Using the listing below, please gather every line containing the word "panel".
Segment Start: Data
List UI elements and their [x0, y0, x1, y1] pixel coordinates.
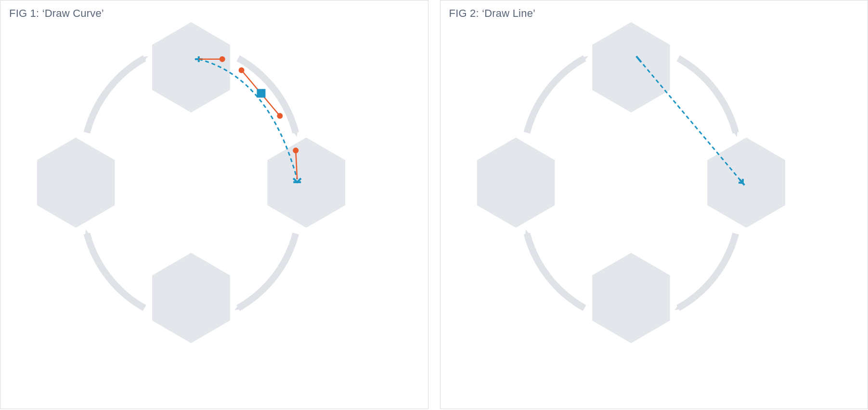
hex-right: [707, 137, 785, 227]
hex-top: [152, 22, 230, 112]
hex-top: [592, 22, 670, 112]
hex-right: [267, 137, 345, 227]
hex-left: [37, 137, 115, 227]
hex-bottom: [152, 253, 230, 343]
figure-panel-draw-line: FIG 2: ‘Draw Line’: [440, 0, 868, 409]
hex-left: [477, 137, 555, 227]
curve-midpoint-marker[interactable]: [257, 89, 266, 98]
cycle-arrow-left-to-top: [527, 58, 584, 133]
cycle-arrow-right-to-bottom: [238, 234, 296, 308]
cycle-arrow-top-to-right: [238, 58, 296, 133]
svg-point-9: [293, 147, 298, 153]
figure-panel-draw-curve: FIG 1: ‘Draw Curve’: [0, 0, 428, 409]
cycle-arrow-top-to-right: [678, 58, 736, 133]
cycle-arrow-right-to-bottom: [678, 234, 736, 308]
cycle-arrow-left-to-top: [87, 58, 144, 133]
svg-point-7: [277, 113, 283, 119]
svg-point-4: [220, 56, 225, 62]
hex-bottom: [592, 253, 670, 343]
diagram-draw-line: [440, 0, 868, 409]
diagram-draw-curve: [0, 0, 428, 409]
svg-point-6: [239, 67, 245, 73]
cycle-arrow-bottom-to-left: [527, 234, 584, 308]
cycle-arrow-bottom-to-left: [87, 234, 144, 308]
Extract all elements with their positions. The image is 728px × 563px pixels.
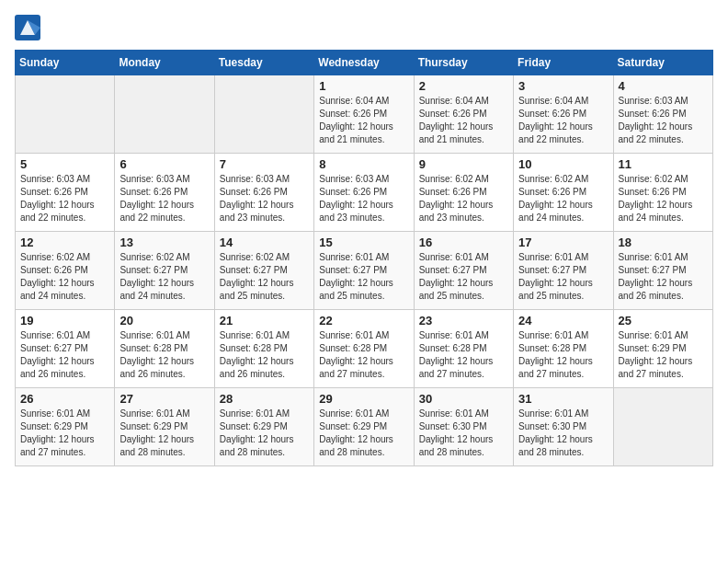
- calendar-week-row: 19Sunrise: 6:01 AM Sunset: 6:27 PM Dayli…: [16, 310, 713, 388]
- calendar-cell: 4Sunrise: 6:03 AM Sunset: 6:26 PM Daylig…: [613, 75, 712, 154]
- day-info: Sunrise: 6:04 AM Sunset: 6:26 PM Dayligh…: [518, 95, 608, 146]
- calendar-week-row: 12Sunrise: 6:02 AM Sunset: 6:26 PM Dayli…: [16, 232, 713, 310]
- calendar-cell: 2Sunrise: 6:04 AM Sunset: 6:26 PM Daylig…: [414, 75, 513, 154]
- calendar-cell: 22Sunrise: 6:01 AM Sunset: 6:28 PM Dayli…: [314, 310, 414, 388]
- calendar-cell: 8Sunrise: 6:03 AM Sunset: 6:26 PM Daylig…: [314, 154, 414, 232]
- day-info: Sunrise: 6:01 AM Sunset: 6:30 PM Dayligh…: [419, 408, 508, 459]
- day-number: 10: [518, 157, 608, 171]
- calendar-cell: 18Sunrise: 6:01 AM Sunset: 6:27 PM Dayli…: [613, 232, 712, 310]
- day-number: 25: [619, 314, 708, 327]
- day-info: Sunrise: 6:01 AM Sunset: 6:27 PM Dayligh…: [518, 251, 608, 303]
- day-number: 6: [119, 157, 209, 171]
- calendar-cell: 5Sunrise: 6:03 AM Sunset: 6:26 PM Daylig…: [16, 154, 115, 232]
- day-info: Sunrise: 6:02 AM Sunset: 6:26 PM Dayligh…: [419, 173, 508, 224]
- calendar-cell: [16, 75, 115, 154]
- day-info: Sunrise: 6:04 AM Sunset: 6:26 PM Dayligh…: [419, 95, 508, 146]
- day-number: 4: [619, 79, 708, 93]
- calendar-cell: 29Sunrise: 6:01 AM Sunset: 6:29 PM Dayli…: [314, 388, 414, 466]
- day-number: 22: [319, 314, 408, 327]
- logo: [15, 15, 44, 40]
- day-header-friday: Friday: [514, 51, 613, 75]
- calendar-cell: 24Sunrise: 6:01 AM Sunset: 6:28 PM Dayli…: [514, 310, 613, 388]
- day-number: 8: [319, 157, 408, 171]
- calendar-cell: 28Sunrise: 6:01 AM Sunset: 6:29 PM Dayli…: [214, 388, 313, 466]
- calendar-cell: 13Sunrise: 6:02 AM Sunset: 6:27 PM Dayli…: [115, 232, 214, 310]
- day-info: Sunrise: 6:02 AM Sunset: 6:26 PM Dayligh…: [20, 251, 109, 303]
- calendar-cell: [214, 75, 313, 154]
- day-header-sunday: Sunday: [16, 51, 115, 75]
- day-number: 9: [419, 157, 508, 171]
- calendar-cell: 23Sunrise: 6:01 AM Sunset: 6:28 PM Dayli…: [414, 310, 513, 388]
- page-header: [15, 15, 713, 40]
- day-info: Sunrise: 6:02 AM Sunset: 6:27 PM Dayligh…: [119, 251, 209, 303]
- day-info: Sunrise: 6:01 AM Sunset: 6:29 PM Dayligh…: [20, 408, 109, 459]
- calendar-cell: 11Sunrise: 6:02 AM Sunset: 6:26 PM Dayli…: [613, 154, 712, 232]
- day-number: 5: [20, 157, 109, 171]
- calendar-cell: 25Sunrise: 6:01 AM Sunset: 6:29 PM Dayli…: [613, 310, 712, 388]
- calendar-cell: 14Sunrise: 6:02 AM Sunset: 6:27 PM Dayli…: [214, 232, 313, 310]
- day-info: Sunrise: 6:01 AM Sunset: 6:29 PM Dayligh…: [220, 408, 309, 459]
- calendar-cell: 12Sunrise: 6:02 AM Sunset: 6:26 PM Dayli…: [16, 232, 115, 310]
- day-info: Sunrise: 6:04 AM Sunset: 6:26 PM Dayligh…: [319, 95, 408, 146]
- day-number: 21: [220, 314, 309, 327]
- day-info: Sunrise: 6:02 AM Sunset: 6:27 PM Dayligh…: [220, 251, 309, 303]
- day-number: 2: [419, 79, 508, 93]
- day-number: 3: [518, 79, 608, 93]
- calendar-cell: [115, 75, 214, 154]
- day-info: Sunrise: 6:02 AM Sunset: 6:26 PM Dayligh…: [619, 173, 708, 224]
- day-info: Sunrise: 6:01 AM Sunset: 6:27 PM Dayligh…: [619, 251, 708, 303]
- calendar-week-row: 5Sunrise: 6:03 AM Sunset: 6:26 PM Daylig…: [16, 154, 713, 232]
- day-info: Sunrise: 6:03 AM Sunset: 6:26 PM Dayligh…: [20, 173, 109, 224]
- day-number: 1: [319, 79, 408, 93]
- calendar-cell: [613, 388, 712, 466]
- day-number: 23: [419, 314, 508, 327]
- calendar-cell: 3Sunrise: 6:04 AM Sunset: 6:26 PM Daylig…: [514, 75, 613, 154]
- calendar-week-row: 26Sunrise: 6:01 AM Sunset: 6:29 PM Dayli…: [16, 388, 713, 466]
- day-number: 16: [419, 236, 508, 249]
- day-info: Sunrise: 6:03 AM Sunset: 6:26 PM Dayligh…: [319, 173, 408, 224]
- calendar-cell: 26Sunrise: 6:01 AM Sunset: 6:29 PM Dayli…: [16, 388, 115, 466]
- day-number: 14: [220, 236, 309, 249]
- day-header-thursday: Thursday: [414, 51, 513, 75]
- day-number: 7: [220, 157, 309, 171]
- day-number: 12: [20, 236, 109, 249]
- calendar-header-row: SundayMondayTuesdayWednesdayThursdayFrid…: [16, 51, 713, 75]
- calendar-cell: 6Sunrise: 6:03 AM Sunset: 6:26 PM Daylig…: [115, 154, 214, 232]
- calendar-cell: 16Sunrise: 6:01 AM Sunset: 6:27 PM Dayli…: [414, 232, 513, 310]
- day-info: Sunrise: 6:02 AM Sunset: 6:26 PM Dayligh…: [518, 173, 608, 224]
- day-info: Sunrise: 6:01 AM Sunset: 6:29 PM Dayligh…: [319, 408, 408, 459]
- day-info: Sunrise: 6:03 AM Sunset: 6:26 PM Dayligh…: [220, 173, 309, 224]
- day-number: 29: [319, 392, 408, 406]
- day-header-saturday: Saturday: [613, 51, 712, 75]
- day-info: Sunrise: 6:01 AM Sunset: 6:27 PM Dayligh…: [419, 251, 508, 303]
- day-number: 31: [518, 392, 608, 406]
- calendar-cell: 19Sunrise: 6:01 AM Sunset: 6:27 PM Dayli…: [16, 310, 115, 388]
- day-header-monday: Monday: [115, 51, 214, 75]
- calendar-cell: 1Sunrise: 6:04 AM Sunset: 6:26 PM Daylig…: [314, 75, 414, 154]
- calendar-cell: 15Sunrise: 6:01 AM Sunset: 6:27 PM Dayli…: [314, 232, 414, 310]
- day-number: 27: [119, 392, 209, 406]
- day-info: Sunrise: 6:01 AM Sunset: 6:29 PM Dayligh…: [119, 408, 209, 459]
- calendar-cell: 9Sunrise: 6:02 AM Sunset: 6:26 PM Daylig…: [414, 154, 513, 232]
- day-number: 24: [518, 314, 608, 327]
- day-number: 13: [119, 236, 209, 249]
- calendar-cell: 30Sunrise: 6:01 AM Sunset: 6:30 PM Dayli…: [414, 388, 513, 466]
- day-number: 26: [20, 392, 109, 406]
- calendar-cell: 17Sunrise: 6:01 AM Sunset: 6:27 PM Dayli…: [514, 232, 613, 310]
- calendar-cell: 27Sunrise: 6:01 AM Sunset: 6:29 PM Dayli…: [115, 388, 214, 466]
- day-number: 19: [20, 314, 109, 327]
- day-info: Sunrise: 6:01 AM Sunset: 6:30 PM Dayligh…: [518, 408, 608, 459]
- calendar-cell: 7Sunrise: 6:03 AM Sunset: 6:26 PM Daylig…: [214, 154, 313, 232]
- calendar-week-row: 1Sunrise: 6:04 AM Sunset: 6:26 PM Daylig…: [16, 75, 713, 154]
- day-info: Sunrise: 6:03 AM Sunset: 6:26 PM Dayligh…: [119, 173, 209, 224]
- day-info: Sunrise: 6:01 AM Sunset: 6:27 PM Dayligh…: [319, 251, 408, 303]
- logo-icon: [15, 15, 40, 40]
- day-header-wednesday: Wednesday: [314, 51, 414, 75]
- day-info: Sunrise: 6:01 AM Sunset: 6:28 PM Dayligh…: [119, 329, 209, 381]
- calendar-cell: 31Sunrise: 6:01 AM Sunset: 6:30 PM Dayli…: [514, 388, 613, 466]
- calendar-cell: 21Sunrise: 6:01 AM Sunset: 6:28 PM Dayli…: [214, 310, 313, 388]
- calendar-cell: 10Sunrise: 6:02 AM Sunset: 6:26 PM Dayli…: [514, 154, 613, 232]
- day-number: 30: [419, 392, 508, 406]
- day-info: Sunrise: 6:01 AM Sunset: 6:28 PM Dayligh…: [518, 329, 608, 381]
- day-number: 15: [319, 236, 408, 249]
Segment End: Data
(Exercise answer):
figure-panel-draw-line: FIG 2: ‘Draw Line’: [440, 0, 868, 409]
figure-panel-draw-curve: FIG 1: ‘Draw Curve’: [0, 0, 428, 409]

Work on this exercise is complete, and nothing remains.